6775. Mr. Forster.] Is it not your opinion that it has been owing to the preference given to Spanish slave dealers that British merchants have not sooner established themselves at the Gallinas, and carried on commercial pursuits there?—In my Report to the Governor of Sierra Leone upon the state and prospects of trade in the Gallinas, in page 15 of the Printed Papers, I say, “When the English slave trade was abolished, considerable traffic sprung up and was rapidly increasing when the Spaniards commenced the slave trade in about 1817. From that time legitimate commerce gradually withered, and was at length totally annihilated by the establishment of a permanent slave factory in-shore, about 15 years ago, by Pedro Blanco, at that time mate of a slave vessel. Since then the slave trade has been the only pursuit, and during the long period that has since elapsed, not enough produce has been exported to form the cargo of the smallest coasting vessel.”

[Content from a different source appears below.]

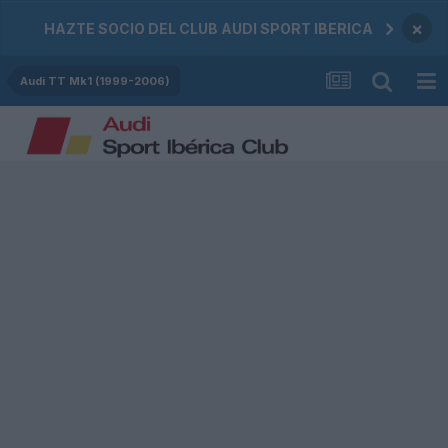
×
HAZTE SOCIO DEL CLUB AUDI SPORT IBERICA
Audi TT Mk1 (1999-2006)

6776. Had there been any legitimate trade carried on at the Gallinas previous to your operations there?—A passage in the letter I have just read states my opinion upon that subject, derived from information from the chiefs themselves.
6777. Chairman.] You mean by legitimate commerce, the exchange of manufactures for produce?—Exactly; and I stated that there was no legitimate commerce, because there was no produce whatever. Might I be allowed to refer to a question and answer that I understand has been put referring to the Gallinas. I have been informed that this question was put to Mr. Peters: “You do not think Captain Denman’s observations upon the subject practically of any value.” Now I beg to observe that Mr. Peters can never have seen my observations upon the subject. The answer of Mr. Peters is, that I thought I had put an effectual stop to the slave trade in the Gallinas, and that many others thought so.
6778. Mr. Forster.] In a letter to the Governor of Sierra Leone, dated the 12th of December, you say that the people at the Gallinas “have already, in a wild state, but of the finest quality, cotton, indigo, pepper, and palm nut, the sugar cane and tobacco, which they are enabled to cure. Salt is procured in considerable quantities, and there is no doubt that coffee would flourish as well as at Sierra Leone and Monrovia.” Do you wish the Committee to understand that if a trader from Sierra Leone were to go there with goods, he could obtain in exchange for them any of those articles you have enumerated?—With regard to the tobacco there is a misprint; instead of “enabled to cure” it should be “unable to cure.” I have stated in the same letter that no cultivation whatever did exist, and that I used every effort to persuade the chiefs to cultivate the soil. My information was derived from the chiefs as to the existence of these articles.
6779. Chairman.] Do cotton, indigo, pepper, palm nut, the sugar cane, and tobacco, grow there in a wild state, and are they of good quality?—It is a fact that I derived from the unanimous declaration of the chiefs of the country.
6780. Mr. Aldam.] Are there any means of carrying on any considerable commerce at the present moment?—Certainly not. It must begin upon a small scale, as elsewhere; it does not spring at once into a considerable commerce.
6781. Mr. Forster.] Are you of opinion that there is nothing questionable in the proceedings of our navy in destroying the property of foreigners in a foreign country, and encouraging the native chiefs in those proceedings, with reference to the moral effect of it upon the minds of the chiefs and the natives?—It depends entirely upon circumstances. If aggressions have been committed against persons belonging to Sierra Leone (and I can conceive no aggressions or injuries so great as that of making British subjects slaves), I consider that those people are in every respect entitled to the same protection as white people. Indeed I consider that the liberated Africans of Sierra Leone have peculiar claims to the regard and protection and favour of England. I see no distinction whatever between them and British subjects. Supposing three British subjects had been held in this way, I conceive it would have been highly improper to have allowed such a proceeding to pass unnoticed.
6782. Chairman.] You rest your proceeding at the Gallinas, not upon the general ground of using means for putting down the slave trade, but upon the specific offences committed by the chiefs of the Gallinas against British subjects settled at Sierra Leone, and their inhospitality to your crews upon the coast?—Precisely so.
6783. Therefore you do not consider that you are making a precedent for indiscriminate descents upon the coast, wherever a slave barracoon is established, for the purpose of destroying it as a means of putting down the slave trade?—In the proceeding adopted by me at the Gallinas, the grounds were exactly those stated in the preceding question. At the same time I conceive that the destruction of barracoons and slave places not in settlements belonging to European powers, would be justifiable all over the coast. Nothing of the sort had been done before, and therefore I did it under very heavy responsibility. I could not have struck out a new line without some special grounds to go upon.
6784. Should you consider yourself entitled, without any of those peculiar grounds for the interposition which the proceedings at the Gallinas gave you, to make a descent upon any point of the coast under the jurisdiction of a native chief, where slaves were collected for the purpose of exportation, and destroying those barracoons, and insisting upon the slave trade being given up?—I should think myself perfectly justified in doing so whoever the slave factor might be. Whether it would be borne out by my instructions from the Admiralty would depend upon what those instructions were.